The main push is from a changing investment landscape, where the search for income is increasing. Real estate and infrastructure are set to be the fastest growing sectors, with infrastructure seeing a massive growth of 26.7% between 2017 and 2020, slowing to a still considerable 15% from 2020 to 2025.
Private equity is expected to expand by 6.3% and 9.8% respectively each year for the two periods, reaching a total of US$10.2 trillion in 2025, almost double the US$5.3 trillion reached in 2017.
The thing is, appetite for alternative investments is increasing at such a pace that investors cannot put money into these assets fast enough. The result is growing amounts of ‘dry powder’ cash – which is committed by funds and institutions, but not yet invested.
The more money there is to invest, the greater the fight for the best assets. To counter this, it is important to use technology to help traders becomes more able to identify and secure the best assets as soon as possible.

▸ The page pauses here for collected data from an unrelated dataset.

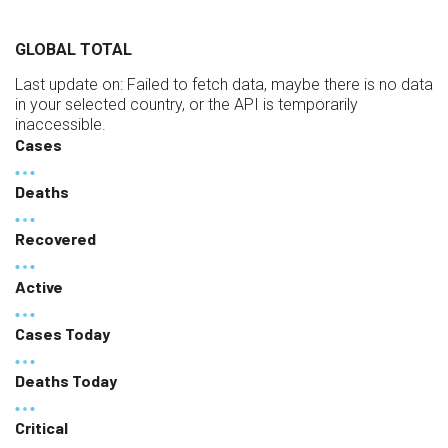
GLOBAL TOTAL
Last update on:
Failed to fetch data, maybe there is no data
in your selected country, or the API is temporarily
inaccessible.
Cases
Deaths
Recovered
Active
Cases Today
Deaths Today
Critical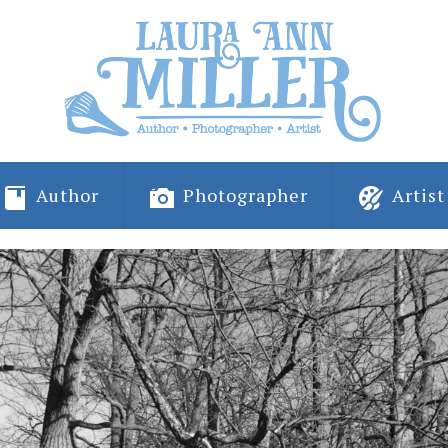
Author
Photographer
Artist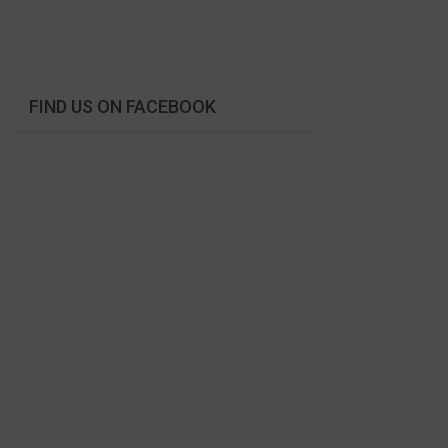
FIND US ON FACEBOOK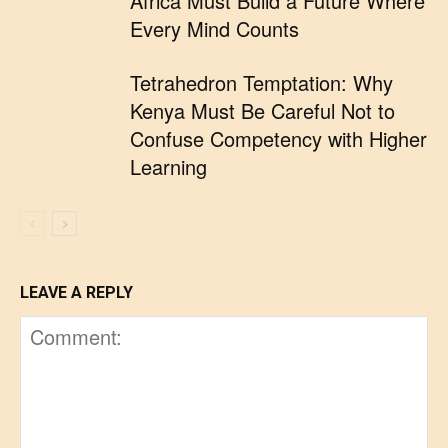
Africa Must Build a Future Where
Every Mind Counts
Tetrahedron Temptation: Why
Kenya Must Be Careful Not to
Confuse Competency with Higher
Learning
LEAVE A REPLY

However, alternative assets are not easy to trade. You have a series of multi-layered compliance to work through, which takes time. Traders also need to consider the ‘what if’ scenarios more carefully, because of the long-tail nature of the investments being made.
This is where connected data can help with some of the heavy lifting. It can be used within compliance scoring to represent a trader’s strategy, with machine learning algorithms put in place to help any compliance officer assess that strategy and agree it in a much shorter time than you would without a technology intervention. It is a perfect example of humans and AI working together.
Once refined, graphML techniques can be overlaid to assist the trader, with real-time recommendation of the best possible actions to achieve desired outcomes. This helps to improve time efficiency, supporting traders who are then able to achieve a higher workload in a shorter time, giving them the best chance of targeting the top trades before their competitors who are still using the old, traditional methods of analysis.
Of course, representing this information to the trader in a way that is simple, easy to understand and has vastly reduced potential for misinterpretation is a further challenge. But it can be done. When it is done effectively and you can automate some of the investment decisions, it creates a perfect scenario for growth for both the trader and the institution she is working with.